I think that’s a problem because without feedback, I might keep on giving the wrong advice. I’d hate to hurt people that way. I always feel responsible for what I say, and particularly for avoiding misinformation as much as I possibly can. I really feel bad when I’ve said something that turns out to be weak or wrong. So in a way, moving on to the next question gives me a chance to fix past fuck-ups. But I can never foresee a time when I will feel like I’ve done enough.

But, I’ve missed a billion opportunities in the past, and I’ll miss a billion more (I hope) before I die. It’s absurd to think I would ever think of myself as successful. It’s just not in my psyche, somehow. So fuck it. Obviously I can survive without feeling good about myself. Maybe it’s not all that important to feel good about myself. Maybe the only thing that matters is doing, no matter how one judges it. Well, I guess I can’t really say that, but if I am like the doctor—“first, do no harm”—then I think it is the doing that matters. Otherwise, perhaps I am being destructive or harmful to others, and that always makes me feel horrible. I let others down, and I let myself down. It is far worse to let myself down than to let anyone else down. I am so much harsher on myself than most other people seem to be.

However, when people are nice or appreciative, I have no idea what to make of it. It seems like it shocks me somehow. It’s hard for me to believe. I enjoy it, but part of me always feels like there must be some mistake.

SeventhSense's avatar

@daloon
There is no end result, and there is no point at which I’ll finally believe I am worth anything.
How can one go through their life believing that they have no efficacy? I can understand not being sure of the particular effect but surely you can’t think that we don’t all have value? Sometimes our role is to be the bearer of bad news, sometimes good. And yes we share in that conclusion with others and their response to us. We can’t ever be sure how someone will be affected by our remarks and depending on their frame of mind we’re good or bad. But it’s all subjective and we wean from it what we need for better or worse. We’re only human and all of us are fallible.

wundayatta's avatar

@SeventhSense How can one go through their life believing that they have no efficacy?

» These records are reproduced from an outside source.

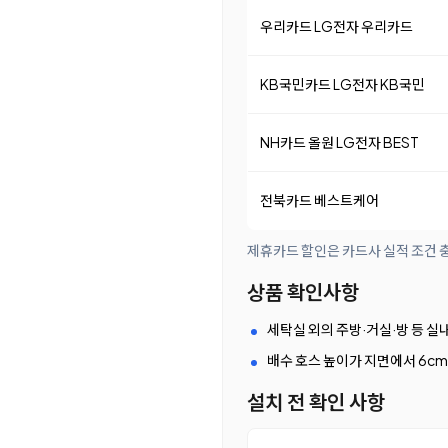
우리카드 LG전자 우리카드
KB국민카드 LG전자 KB국민
NH카드 올원 LG전자 BEST
전북카드 베스트케어
제휴카드 할인은 카드사 실적 조건 충
상품 확인사항
세탁실 외의 주방·거실·방 등 실
배수 호스 높이가 지면에서 6c
설치 전 확인 사항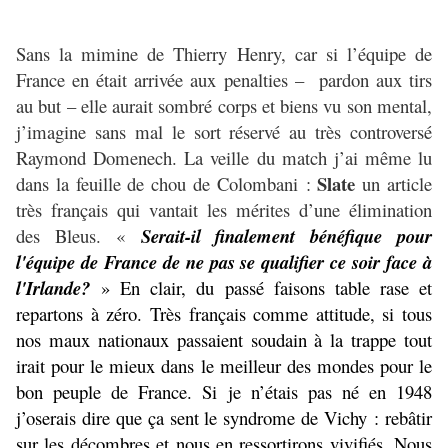
Sans la mimine de Thierry Henry, car si l’équipe de
France en était arrivée aux penalties –
pardon aux tirs
au but – elle aurait sombré corps et biens vu son mental,
j’imagine sans mal le sort réservé au très controversé
Raymond Domenech. La veille du match j’ai même lu
Slate
dans la feuille de chou de Colombani :
un article
très français qui vantait les mérites d’une élimination
des Bleus. «
Serait-il finalement bénéfique pour
l'équipe de France de ne pas se qualifier ce soir face à
l'Irlande?
» En clair, du passé faisons table rase et
repartons à zéro. Très français comme attitude, si tous
nos maux nationaux passaient soudain à la trappe tout
irait pour le mieux dans le meilleur des mondes pour le
bon peuple de France. Si je n’étais pas né en 1948
j’oserais dire que ça sent le syndrome de Vichy : rebâtir
sur les décombres et nous en ressortirons vivifiés. Nous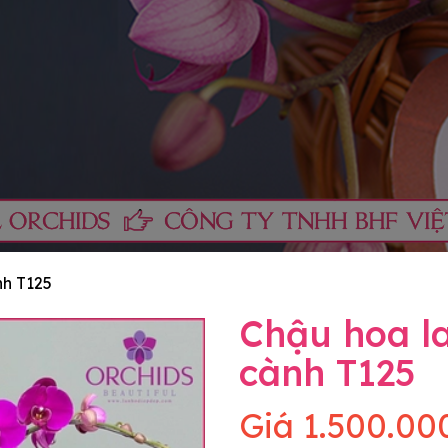
nh T125
Chậu hoa la
cành T125
Giá
1.500.00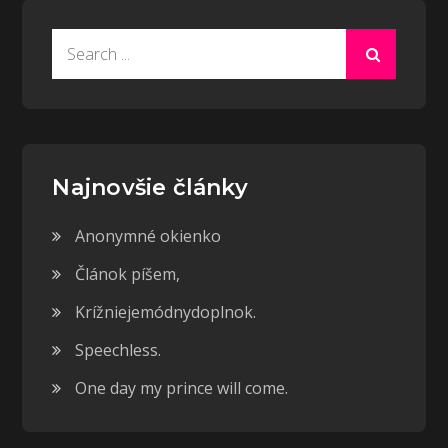
Search
for:
Najnovšie články
Anonymné okienko
Článok píšem,
Krížniejemódnydoplnok.
Speechless.
One day my prince will come.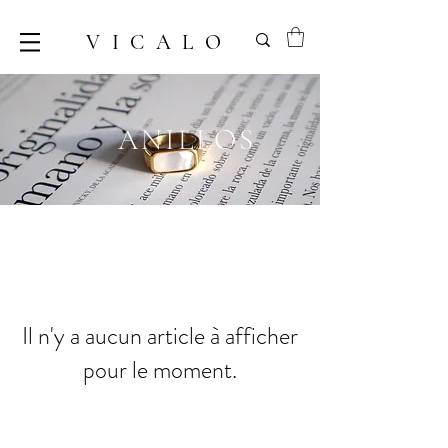
VICALO
ANILLOS
Il n'y a aucun article à afficher
pour le moment.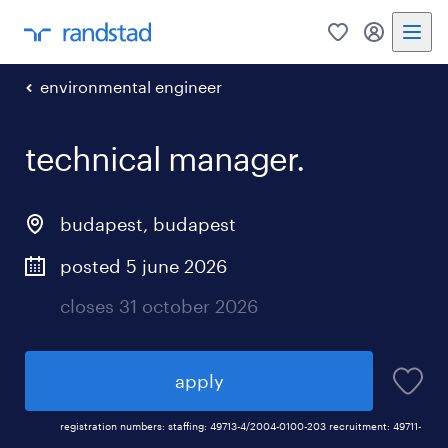
0
my randst
environmental engineer
technical manager.
budapest
,
budapest
posted 5 june 2026
closes 31 october 2026
apply
registration numbers: staffing: 49713-4/2004-0100-203 recruitment: 49711-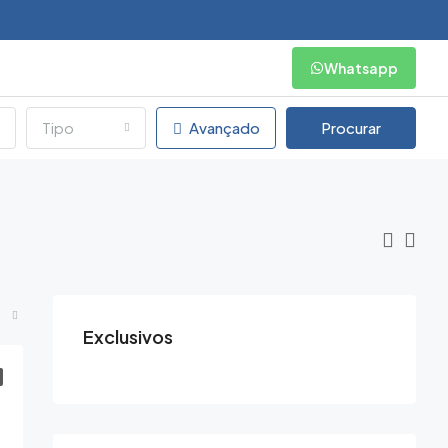
Whatsapp
Tipo
Avançado
Procurar
Exclusivos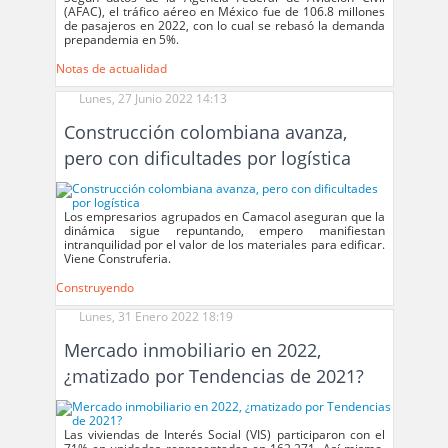
(AFAC), el tráfico aéreo en México fue de 106.8 millones
de pasajeros en 2022, con lo cual se rebasó la demanda
prepandemia en 5%.
Notas de actualidad
Lunes, 27 Junio 2022 14:13
Construcción colombiana avanza,
pero con dificultades por logística
Los empresarios agrupados en Camacol aseguran que la
dinámica sigue repuntando, empero manifiestan
intranquilidad por el valor de los materiales para edificar.
Viene Construferia.
Construyendo
Lunes, 31 Enero 2022 18:19
Mercado inmobiliario en 2022,
¿matizado por Tendencias de 2021?
Las viviendas de Interés Social (VIS) participaron con el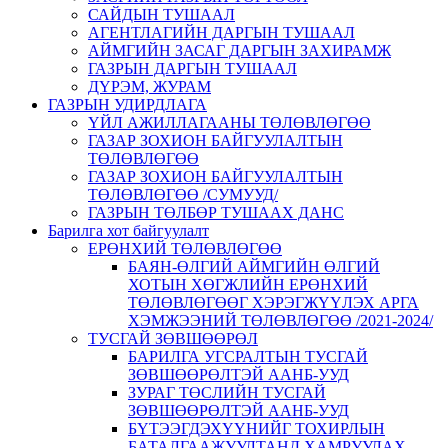
САЙДЫН ТУШААЛ
АГЕНТЛАГИЙН ДАРГЫН ТУШААЛ
АЙМГИЙН ЗАСАГ ДАРГЫН ЗАХИРАМЖ
ГАЗРЫН ДАРГЫН ТУШААЛ
ДҮРЭМ, ЖУРАМ
ГАЗРЫН УДИРДЛАГА
ҮЙЛ АЖИЛЛАГААНЫ ТӨЛӨВЛӨГӨӨ
ГАЗАР ЗОХИОН БАЙГУУЛАЛТЫН
ТӨЛӨВЛӨГӨӨ
ГАЗАР ЗОХИОН БАЙГУУЛАЛТЫН
ТӨЛӨВЛӨГӨӨ /СУМУУД/
ГАЗРЫН ТӨЛБӨР ТУШААХ ДАНС
Барилга хот байгуулалт
ЕРӨНХИЙ ТӨЛӨВЛӨГӨӨ
БАЯН-ӨЛГИЙ АЙМГИЙН ӨЛГИЙ
ХОТЫН ХӨГЖЛИЙН ЕРӨНХИЙ
ТӨЛӨВЛӨГӨӨГ ХЭРЭГЖҮҮЛЭХ АРГА
ХЭМЖЭЭНИЙ ТӨЛӨВЛӨГӨӨ /2021-2024/
ТУСГАЙ ЗӨВШӨӨРӨЛ
БАРИЛГА УГСРАЛТЫН ТУСГАЙ
ЗӨВШӨӨРӨЛТЭЙ ААНБ-УУД
ЗУРАГ ТӨСЛИЙН ТУСГАЙ
ЗӨВШӨӨРӨЛТЭЙ ААНБ-УУД
БҮТЭЭГДЭХҮҮНИЙГ ТОХИРЛЫН
БАТАЛГААЖУУЛТАНД ХАМРУУЛАХ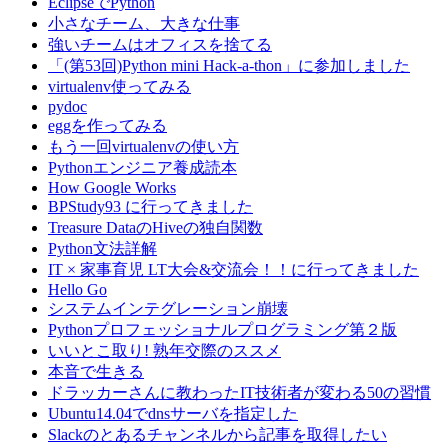
EclipseでPython
小さなチーム、大きな仕事
強いチームはオフィスを捨てる
「(第53回)Python mini Hack-a-thon」に参加しました
virtualenv使ってみる
pydoc
eggを作ってみる
もう一回virtualenvの使い方
Pythonエンジニア養成読本
How Google Works
BPStudy93 に行ってきました
Treasure DataのHiveの独自関数
Python文法詳解
IT × 家事育児 LT大会&交流会！！に行ってきました
Hello Go
システムインテグレーション崩壊
Pythonプロフェッショナルプログラミング第２版
いいとこ取り! 熟年交際のススメ
本音で生きる
ドラッカーさんに教わったIT技術者が変わる50の習慣
Ubuntu14.04でdnsサーバを指定した
Slackのとあるチャンネルから記事を取得したい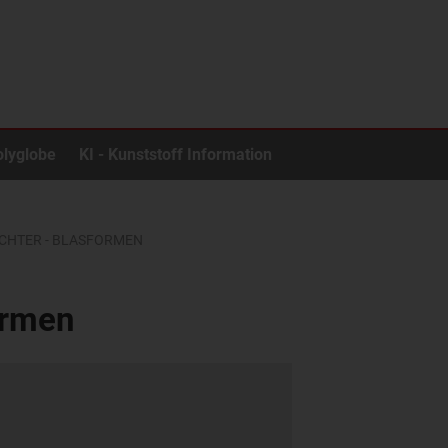
olyglobe
KI - Kunststoff Information
ICHTER - BLASFORMEN
ormen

I can’t answer that. Maybe it has to do with expectations. Maybe it has to do with mental illness.

…surely you can’t think that we don’t all have value?

I do think others have value. Of course I do! But that has nothing to do with me. It’s very difficult for me to face the question of worth without taking it existentially. On that level, it doesn’t seem like I’ll ever be anywhere but in progress. It just depresses me to think about it, so I try not to do that very much.

SeventhSense's avatar

@daloon
My sympathy to you.
And I hope you can someday experience internally your value, even knowing that we are all just works in progress. Peace.